Uri Avnery acha que o mal está só nos dirigentes e diz: "The greatest danger to Israel is not the putative Iranian nuclear bomb. The greatest danger is the stupidity of our leaders.              
This is not a uniquely Israeli phenomenon. A great many of the world’s leaders are plain stupid, and always have been. Enough to look at what happened in Europe in July 1914, when an incredible accumulation of stupid politicians and incompetent generals plunged humanity into World War I.
But lately, Binyamin Netanyahu and almost the entire Israeli political establishment have achieved a new record in foolishness...
...We need a change of leadership, like the one Iran has begun to embark on. Unfortunately, all Israeli politicians, left and right, have joined the March of Fools. Not a single establishment voice has been raised against it. The new Labor Party leader, Yitzhak Herzog, is part of it as much as Ya’ir Lapid and Tzipi Livni.
As they say in Yiddish: The fools would have been amusing, if they had not been our fools."


Eu acho que toda população tem o dirigente que merece. Tanto em regime autoritário quanto democrático, pois no fundo, é o que a maioria prefere.
As razões que engrossam o Mal nas veias dos israelenses são tão variadas quanto as origens sociais de seus recipientes.
Uns praticam ou ignoram os efeitos tenebrosos do Mal por ideologia, outros por pragmatismo irresponsável, outros por serem venais, outros por simples maudade, e muitos por realmente considerar-se acima do bem e do mal, superiores aos demais e intocáveis. Talvez por causa da "má-educação" recebida na escola, na sociedade e em casa.

Aliás, eu duvido da possibilidade de imparcialidade da maioria absoluta dos judeus, qualquer que seja o país de sua nacionalidade, quando se trata do assunto Israel.
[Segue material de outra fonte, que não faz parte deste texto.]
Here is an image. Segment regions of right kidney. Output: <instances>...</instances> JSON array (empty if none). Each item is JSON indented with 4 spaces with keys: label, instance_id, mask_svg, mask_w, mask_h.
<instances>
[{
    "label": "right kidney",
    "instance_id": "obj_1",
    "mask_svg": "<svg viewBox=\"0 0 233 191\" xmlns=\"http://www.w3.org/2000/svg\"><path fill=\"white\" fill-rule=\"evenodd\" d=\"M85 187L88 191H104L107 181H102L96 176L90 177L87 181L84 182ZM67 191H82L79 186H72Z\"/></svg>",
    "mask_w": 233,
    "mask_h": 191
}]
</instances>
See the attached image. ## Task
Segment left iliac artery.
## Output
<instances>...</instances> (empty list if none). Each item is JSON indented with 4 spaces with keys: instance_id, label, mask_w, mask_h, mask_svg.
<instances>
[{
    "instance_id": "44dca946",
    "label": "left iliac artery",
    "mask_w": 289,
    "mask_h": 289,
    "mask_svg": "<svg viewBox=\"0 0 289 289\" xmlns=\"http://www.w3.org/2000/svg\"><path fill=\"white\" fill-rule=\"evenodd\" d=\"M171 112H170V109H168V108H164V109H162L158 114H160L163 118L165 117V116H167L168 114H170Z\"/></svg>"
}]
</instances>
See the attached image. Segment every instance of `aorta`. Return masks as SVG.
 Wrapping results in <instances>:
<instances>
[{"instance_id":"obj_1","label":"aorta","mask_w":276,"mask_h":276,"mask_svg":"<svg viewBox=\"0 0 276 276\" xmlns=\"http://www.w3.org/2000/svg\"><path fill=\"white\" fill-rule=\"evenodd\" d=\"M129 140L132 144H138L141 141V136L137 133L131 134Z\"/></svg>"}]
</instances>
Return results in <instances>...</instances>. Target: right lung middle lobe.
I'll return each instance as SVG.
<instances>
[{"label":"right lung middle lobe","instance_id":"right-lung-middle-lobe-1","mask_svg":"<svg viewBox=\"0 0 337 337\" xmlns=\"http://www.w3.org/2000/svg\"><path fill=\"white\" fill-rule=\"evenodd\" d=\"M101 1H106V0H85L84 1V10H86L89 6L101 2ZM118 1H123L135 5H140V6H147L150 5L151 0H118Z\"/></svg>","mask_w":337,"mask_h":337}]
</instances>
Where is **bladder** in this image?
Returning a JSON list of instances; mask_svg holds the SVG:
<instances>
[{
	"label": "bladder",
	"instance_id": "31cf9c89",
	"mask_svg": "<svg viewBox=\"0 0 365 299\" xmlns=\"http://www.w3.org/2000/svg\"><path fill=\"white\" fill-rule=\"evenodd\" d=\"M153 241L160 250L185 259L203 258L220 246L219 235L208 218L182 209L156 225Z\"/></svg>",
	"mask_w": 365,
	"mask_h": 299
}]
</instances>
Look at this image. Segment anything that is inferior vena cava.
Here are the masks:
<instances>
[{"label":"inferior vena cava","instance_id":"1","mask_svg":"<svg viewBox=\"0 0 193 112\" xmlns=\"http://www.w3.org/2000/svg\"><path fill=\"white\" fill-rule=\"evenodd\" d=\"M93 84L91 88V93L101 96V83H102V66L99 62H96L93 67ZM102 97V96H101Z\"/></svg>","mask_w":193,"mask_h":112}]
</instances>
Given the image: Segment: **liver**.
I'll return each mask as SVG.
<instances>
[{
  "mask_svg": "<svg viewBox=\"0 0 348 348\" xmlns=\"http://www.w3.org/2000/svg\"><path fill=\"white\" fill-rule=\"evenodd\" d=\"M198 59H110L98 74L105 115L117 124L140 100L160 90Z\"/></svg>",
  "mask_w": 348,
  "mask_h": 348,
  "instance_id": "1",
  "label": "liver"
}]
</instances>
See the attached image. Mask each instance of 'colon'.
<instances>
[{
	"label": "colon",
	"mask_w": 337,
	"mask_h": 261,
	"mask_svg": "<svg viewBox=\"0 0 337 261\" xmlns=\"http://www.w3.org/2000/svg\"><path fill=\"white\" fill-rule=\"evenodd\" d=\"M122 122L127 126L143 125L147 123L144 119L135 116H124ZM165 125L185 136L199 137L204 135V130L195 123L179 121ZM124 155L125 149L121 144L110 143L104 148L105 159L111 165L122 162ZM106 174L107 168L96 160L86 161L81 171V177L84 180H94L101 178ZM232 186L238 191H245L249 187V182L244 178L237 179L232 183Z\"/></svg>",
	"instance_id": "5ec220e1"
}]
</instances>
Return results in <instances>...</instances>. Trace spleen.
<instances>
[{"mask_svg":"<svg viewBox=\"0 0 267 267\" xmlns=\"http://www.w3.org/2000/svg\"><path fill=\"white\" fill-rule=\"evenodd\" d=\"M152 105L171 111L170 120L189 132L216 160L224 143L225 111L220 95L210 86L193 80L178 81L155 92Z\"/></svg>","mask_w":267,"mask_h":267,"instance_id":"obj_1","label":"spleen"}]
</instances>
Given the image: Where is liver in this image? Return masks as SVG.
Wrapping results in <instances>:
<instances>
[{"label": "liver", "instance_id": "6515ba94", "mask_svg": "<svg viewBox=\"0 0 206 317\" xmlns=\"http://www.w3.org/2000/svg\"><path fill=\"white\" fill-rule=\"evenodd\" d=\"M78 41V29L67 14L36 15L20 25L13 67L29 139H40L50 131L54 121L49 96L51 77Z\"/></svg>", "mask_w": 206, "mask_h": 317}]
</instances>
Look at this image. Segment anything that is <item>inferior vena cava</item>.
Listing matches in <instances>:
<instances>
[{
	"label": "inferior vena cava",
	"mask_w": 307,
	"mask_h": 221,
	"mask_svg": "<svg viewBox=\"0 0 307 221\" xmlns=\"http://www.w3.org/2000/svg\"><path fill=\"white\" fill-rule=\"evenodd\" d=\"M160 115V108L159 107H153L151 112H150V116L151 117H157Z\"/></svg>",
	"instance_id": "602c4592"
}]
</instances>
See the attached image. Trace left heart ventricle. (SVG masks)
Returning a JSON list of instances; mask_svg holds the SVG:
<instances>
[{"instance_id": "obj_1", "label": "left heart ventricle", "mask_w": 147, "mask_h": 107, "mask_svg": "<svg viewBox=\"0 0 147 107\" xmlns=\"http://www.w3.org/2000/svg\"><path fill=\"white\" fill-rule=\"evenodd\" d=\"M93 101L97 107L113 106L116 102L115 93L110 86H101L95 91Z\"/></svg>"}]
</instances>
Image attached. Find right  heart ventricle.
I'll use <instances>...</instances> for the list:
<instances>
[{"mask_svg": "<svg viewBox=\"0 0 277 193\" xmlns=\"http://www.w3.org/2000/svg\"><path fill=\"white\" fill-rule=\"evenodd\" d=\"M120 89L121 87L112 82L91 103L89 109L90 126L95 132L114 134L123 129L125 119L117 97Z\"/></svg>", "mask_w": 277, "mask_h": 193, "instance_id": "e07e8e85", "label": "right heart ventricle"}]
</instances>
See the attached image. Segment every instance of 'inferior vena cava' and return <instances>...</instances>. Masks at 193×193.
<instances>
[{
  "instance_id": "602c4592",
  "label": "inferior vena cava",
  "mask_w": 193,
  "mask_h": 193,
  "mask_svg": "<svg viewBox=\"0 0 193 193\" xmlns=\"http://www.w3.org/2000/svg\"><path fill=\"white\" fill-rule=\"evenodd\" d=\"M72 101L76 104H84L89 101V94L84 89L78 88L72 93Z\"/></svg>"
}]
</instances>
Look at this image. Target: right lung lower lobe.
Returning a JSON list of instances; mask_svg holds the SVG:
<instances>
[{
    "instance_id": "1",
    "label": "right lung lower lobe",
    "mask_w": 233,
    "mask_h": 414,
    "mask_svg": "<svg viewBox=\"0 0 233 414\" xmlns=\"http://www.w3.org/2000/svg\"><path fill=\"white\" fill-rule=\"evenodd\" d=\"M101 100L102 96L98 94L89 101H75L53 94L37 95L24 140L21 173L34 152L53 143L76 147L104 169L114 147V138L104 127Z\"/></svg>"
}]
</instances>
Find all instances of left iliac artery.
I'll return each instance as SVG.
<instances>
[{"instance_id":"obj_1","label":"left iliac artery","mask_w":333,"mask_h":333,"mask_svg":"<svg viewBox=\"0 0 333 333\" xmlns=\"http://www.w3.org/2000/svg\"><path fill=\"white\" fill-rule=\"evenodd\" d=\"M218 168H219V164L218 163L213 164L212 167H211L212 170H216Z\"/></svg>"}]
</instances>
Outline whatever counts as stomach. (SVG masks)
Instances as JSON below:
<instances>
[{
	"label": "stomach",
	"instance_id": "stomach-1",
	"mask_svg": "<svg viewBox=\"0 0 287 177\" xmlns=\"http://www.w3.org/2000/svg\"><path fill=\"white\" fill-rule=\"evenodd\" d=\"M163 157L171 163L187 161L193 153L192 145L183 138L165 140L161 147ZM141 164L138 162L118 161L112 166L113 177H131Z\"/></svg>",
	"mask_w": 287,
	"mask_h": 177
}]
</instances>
Justamente por causa da lavagem cerebral que sofre desde a infância com a vitimização doentia na qual é criado na família e em sua comunidade fechada, e, no caso específico de Israel, porque os dirigentes e os lobbies israelenses conseguem convencer até cristãos mal informados que a base do conflito é religião. Ou seja, judeus contra muçulmanos. Não, o conflito não é de religião. E se fosse, ter-se-ia de incluir na parte palestina, os cristãos.
Uri Avnery exprimiu-se sobre a questão sensível da neutralidade. Extratos seguem abaixo.
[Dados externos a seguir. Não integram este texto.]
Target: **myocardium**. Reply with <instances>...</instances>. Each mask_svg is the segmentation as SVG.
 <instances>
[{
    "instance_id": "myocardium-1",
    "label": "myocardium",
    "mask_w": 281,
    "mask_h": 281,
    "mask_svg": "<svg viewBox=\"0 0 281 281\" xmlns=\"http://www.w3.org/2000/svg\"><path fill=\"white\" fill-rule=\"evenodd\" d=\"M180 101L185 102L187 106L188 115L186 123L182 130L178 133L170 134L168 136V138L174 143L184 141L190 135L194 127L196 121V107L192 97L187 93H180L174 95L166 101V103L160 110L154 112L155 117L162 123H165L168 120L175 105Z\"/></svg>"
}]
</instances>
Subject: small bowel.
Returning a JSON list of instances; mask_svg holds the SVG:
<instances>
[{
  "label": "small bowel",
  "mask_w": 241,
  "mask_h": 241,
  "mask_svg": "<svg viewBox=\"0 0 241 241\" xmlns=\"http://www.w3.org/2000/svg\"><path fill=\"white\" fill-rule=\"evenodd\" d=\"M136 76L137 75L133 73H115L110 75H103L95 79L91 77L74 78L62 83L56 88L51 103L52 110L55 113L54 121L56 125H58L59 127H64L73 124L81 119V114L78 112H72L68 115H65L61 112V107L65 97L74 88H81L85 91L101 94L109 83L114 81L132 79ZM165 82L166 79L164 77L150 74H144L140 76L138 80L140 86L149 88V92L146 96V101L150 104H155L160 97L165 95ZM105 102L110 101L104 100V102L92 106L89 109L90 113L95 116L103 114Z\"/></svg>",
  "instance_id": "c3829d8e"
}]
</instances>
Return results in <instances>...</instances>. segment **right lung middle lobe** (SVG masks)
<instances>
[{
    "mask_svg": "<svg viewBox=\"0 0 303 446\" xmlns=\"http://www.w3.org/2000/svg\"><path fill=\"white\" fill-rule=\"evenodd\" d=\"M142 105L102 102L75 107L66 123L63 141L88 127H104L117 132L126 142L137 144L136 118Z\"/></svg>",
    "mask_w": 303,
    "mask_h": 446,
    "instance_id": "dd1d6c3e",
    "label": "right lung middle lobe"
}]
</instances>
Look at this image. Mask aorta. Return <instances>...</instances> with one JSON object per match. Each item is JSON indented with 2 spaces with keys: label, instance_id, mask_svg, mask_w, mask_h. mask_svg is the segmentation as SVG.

"A former Israeli army Chief of Staff, a man of limited intelligence, was told that a certain individual was an atheist. “Yes,” he asked, “but a Jewish atheist or a Christian atheist?”
Lenin, in his Swiss exile, once inquired about the party affiliation of a newly elected member of the Duma. “Oh, he is just a fool!” his assistant asserted. Lenin answered impatiently: “A fool in favor of whom?”
I am tempted to pose a similar question about people touted to be neutral in our conflict: “Neutral in favor of whom?”
The question came to my mind when I saw an Israeli documentary about the US intermediaries who have tried over the last 40 years or so to broker peace between the Palestinians and us.
For some reason, most of them were Jews.
I am sure that all of them were loyal American citizens, who would have been sincerely offended by any suggestion that they served a foreign country, such as Israel. They honestly felt themselves to be neutral in our conflict.
But were they neutral? Are they? Can they be?
My answer is: No, they couldn’t.
Not because they were dishonest. Not because they consciously served one side. Certainly not. Perish the thought!
But for a much deeper reason. They were brought up on the narrative of one side. From childhood on, they have internalized the history and the terminology of one side (ours). They couldn’t even imagine that the other side has a different narrative, with a different terminology.
This does not prevent them from being neutral. Neutral for one side.
By the way, in this respect there is no great difference between American Jews and other Americans. They have generally been brought up on the same history and ideology, based on the Hebrew Bible.
Let us take the latest example. John Kerry is carrying with him a draft plan for the solution of the conflict.
It was prepared meticulously by a staff of experts. And what a staff! One hundred and sixty dedicated individuals!
I won’t ask how many of them are fellow Jews. The very question smacks of anti-Semitism. Jewish Americans are like any other Americans. Loyal to their country. Neutral in our conflict.
Neutral for whom?
Well, let’s look at the plan. Among many other provisions, it foresees the stationing of Israeli troops in the Palestinian Jordan valley. A temporary measure. Only for ten years. After that, Israel will decide whether its security needs have been met. If the answer is negative, the troops will remain for as long as necessary – by Israeli judgment.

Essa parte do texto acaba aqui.